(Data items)
==============================

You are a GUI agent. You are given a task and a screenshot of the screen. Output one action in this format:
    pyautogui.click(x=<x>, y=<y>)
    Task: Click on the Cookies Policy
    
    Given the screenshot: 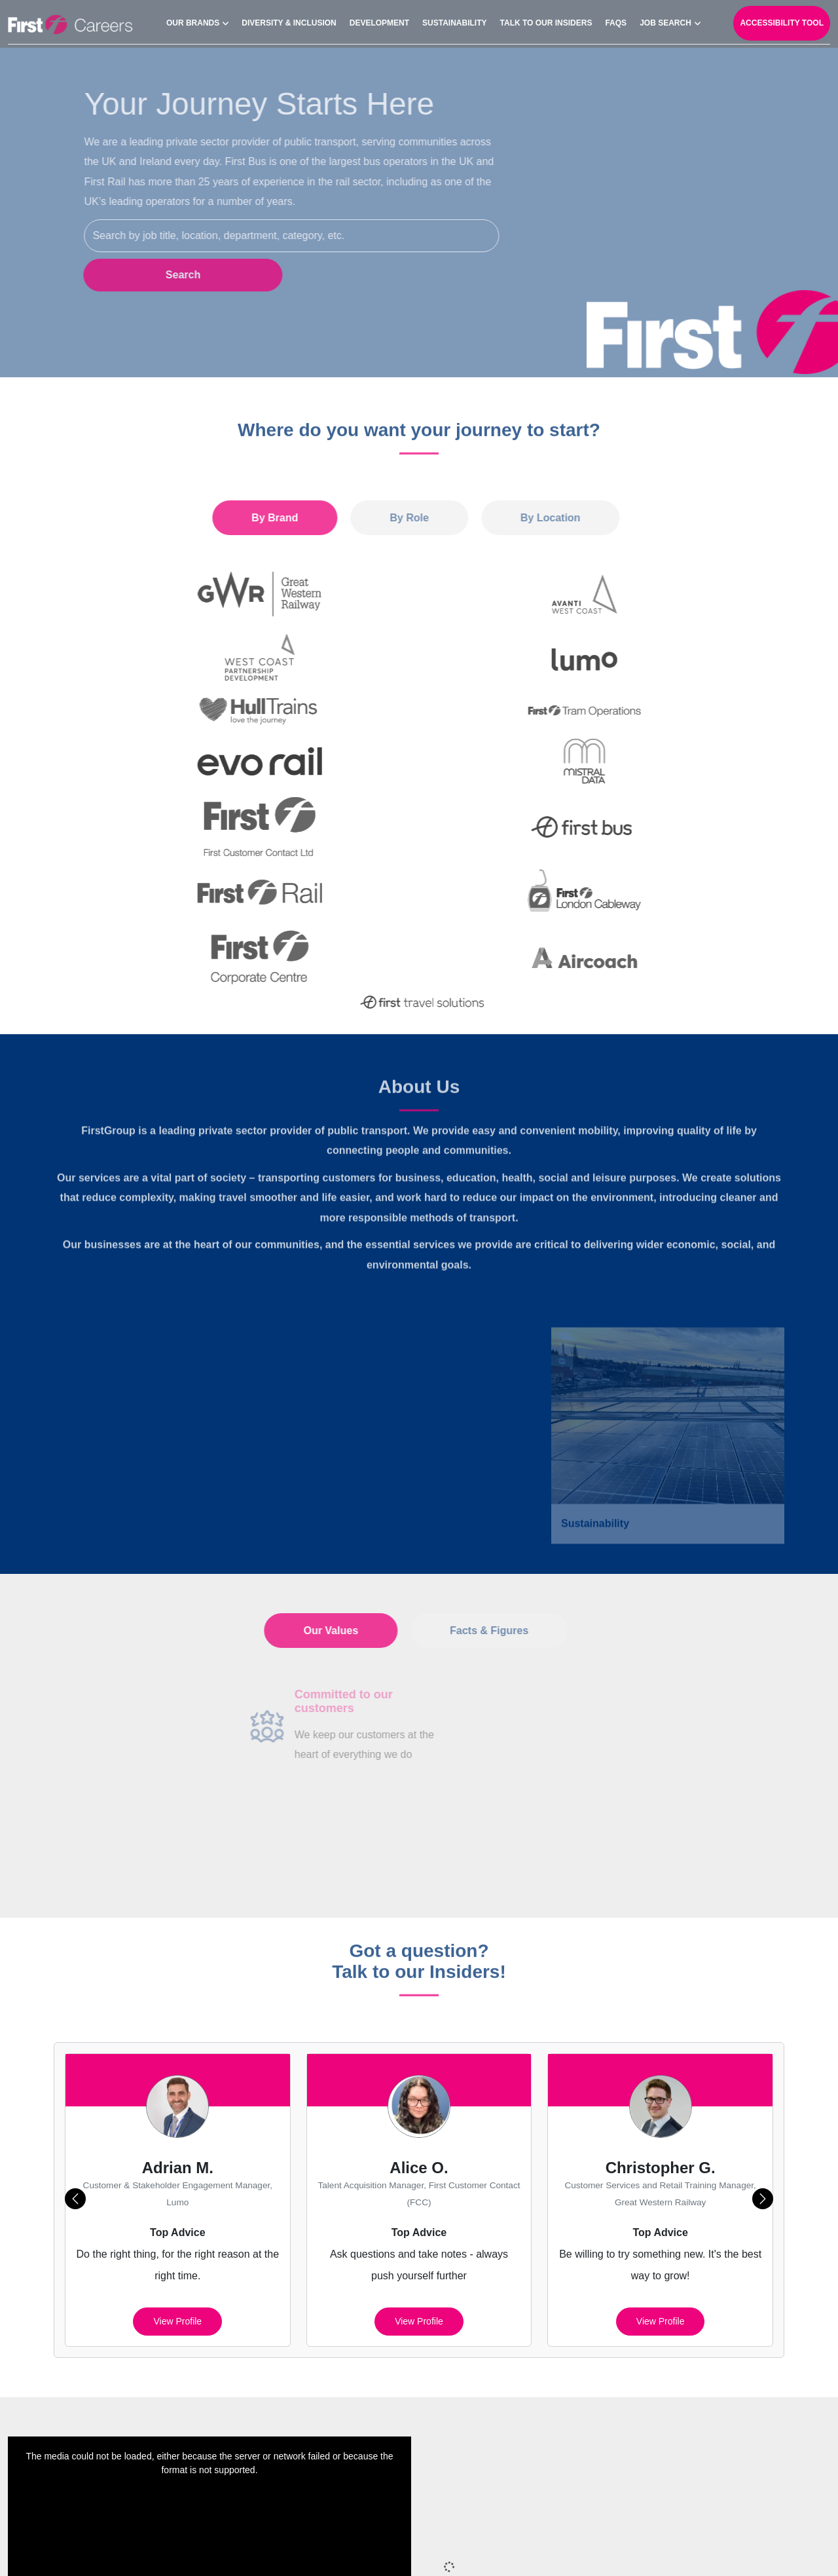 What is the action you would take?
    pyautogui.click(x=521, y=2549)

==============================

EXERCISE AIM: In the answer, give the lines from the first line of the data through the line with "Task: Click on the Cookies Policy", exactly as they appear and with no additions.

THE COMPLETED TASK:
You are a GUI agent. You are given a task and a screenshot of the screen. Output one action in this format:
    pyautogui.click(x=<x>, y=<y>)
    Task: Click on the Cookies Policy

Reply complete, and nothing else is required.